* [INPUT MATERIAL]
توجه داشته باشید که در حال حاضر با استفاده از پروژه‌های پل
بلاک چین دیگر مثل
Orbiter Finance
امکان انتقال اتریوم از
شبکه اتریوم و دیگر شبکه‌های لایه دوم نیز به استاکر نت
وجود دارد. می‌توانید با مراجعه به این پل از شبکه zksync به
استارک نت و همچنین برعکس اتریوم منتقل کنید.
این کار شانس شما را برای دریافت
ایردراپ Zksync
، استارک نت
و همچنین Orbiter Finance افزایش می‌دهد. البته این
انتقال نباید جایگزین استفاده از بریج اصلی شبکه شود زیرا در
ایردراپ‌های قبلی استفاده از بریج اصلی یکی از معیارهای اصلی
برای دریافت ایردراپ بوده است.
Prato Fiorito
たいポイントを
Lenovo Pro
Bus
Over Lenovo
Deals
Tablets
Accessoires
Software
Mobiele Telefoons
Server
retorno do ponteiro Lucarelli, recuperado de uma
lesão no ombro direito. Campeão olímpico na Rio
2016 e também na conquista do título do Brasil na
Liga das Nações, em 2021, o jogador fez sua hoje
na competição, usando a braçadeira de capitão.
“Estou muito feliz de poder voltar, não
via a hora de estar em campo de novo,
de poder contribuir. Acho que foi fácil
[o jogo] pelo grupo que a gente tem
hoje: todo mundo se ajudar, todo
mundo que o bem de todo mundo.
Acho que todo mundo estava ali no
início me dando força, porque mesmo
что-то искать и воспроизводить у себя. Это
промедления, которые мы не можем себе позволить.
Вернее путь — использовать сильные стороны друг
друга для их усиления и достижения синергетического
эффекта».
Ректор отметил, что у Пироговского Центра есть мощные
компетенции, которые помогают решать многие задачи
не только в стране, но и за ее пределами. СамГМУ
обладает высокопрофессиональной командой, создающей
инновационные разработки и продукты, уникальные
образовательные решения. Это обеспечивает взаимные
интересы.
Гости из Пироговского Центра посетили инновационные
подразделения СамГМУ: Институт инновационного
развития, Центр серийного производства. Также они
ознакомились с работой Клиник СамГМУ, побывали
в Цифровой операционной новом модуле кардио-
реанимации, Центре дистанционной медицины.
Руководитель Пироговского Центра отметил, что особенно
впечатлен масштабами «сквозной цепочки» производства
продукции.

* [EXERCISE INSTRUCTIONS]
Output the records above precisely.

* [ANSWER TO THIS TASK]
توجه داشته باشید که در حال حاضر با استفاده از پروژه‌های پل
بلاک چین دیگر مثل
Orbiter Finance
امکان انتقال اتریوم از
شبکه اتریوم و دیگر شبکه‌های لایه دوم نیز به استاکر نت
وجود دارد. می‌توانید با مراجعه به این پل از شبکه zksync به
استارک نت و همچنین برعکس اتریوم منتقل کنید.
این کار شانس شما را برای دریافت
ایردراپ Zksync
، استارک نت
و همچنین Orbiter Finance افزایش می‌دهد. البته این
انتقال نباید جایگزین استفاده از بریج اصلی شبکه شود زیرا در
ایردراپ‌های قبلی استفاده از بریج اصلی یکی از معیارهای اصلی
برای دریافت ایردراپ بوده است.
Prato Fiorito
たいポイントを
Lenovo Pro
Bus
Over Lenovo
Deals
Tablets
Accessoires
Software
Mobiele Telefoons
Server
retorno do ponteiro Lucarelli, recuperado de uma
lesão no ombro direito. Campeão olímpico na Rio
2016 e também na conquista do título do Brasil na
Liga das Nações, em 2021, o jogador fez sua hoje
na competição, usando a braçadeira de capitão.
“Estou muito feliz de poder voltar, não
via a hora de estar em campo de novo,
de poder contribuir. Acho que foi fácil
[o jogo] pelo grupo que a gente tem
hoje: todo mundo se ajudar, todo
mundo que o bem de todo mundo.
Acho que todo mundo estava ali no
início me dando força, porque mesmo
что-то искать и воспроизводить у себя. Это
промедления, которые мы не можем себе позволить.
Вернее путь — использовать сильные стороны друг
друга для их усиления и достижения синергетического
эффекта».
Ректор отметил, что у Пироговского Центра есть мощные
компетенции, которые помогают решать многие задачи
не только в стране, но и за ее пределами. СамГМУ
обладает высокопрофессиональной командой, создающей
инновационные разработки и продукты, уникальные
образовательные решения. Это обеспечивает взаимные
интересы.
Гости из Пироговского Центра посетили инновационные
подразделения СамГМУ: Институт инновационного
развития, Центр серийного производства. Также они
ознакомились с работой Клиник СамГМУ, побывали
в Цифровой операционной новом модуле кардио-
реанимации, Центре дистанционной медицины.
Руководитель Пироговского Центра отметил, что особенно
впечатлен масштабами «сквозной цепочки» производства
продукции.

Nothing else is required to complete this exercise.